I very much welcome the evidence from Canada that the introduction of minimum unit pricing of alcohol in Vancouver has led to an immediate reduction in deaths directly attributable to alcohol and a reduction, over three years, in deaths due to chronic alcohol diseases (your report, 7 February).
It supports the Scottish Government’s case for the introduction of minimum unit pricing in Scotland, which is being challenged in court by representatives of the alcohol industry. Of course, over decades the tobacco industry rubbished research findings that might lead to regulation that would dent their profits. Gavin Hewitt of the Scotch Whisky Association has dismissed recent findings on alcohol from Professor Tim Stockwell.
These clearly indicate that raising the price of the cheapest, strongest alcohol encourages people to reduce their overall consumption and to move towards lower alcohol content products. While Mr Hewitt acknowledged that increasing price does change consumption patterns, he refuses to see the obvious link between alcohol consumption and harm to health.

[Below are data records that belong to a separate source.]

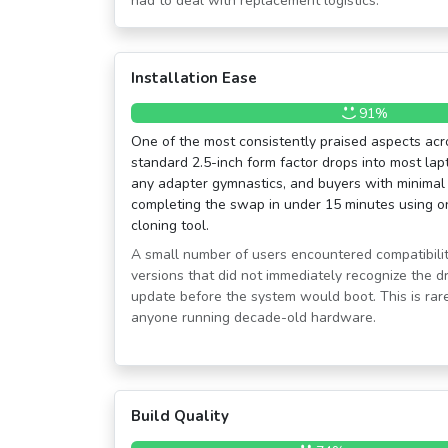
had to deal with replacement logistics.
Installation Ease
91%
One of the most consistently praised aspects acr
standard 2.5-inch form factor drops into most la
any adapter gymnastics, and buyers with minimal
completing the swap in under 15 minutes using on
cloning tool.
A small number of users encountered compatibilit
versions that did not immediately recognize the dr
update before the system would boot. This is rare
anyone running decade-old hardware.
Build Quality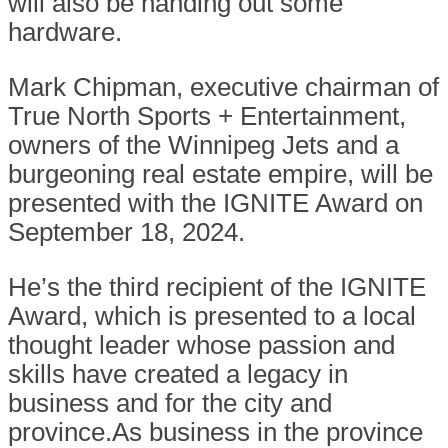
will also be handing out some
hardware.
Mark Chipman, executive chairman of
True North Sports + Entertainment,
owners of the Winnipeg Jets and a
burgeoning real estate empire, will be
presented with the IGNITE Award on
September 18, 2024.
He’s the third recipient of the IGNITE
Award, which is presented to a local
thought leader whose passion and
skills have created a legacy in
business and for the city and
province.As business in the province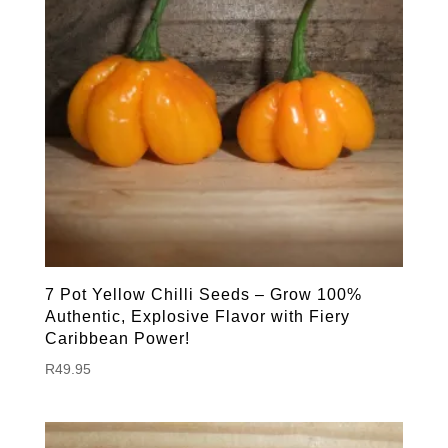
7 Pot Yellow Chilli Seeds – Grow 100%
Authentic, Explosive Flavor with Fiery
Caribbean Power!
R
49.95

In Scotland, though patterns of consumption have fluctuated over the past ten years (with some welcome recent reductions, no doubt influenced by the impact of the downturn) a considerable number of people continue to drink over recommended weekly and daily limits.
Alcohol is not an ordinary commodity. It is a drug linked to around 60 different diseases and conditions. For this reason, we need to acknowledge alcohol does cause significant harm, not just to users but their families and communities.
The Canadian research clearly demonstrates that, by setting a minimum price for alcohol in Scotland, we can protect those who are damaged most by its misuse. The industry needs to be more responsible and put the protection of people’s health ahead of profit.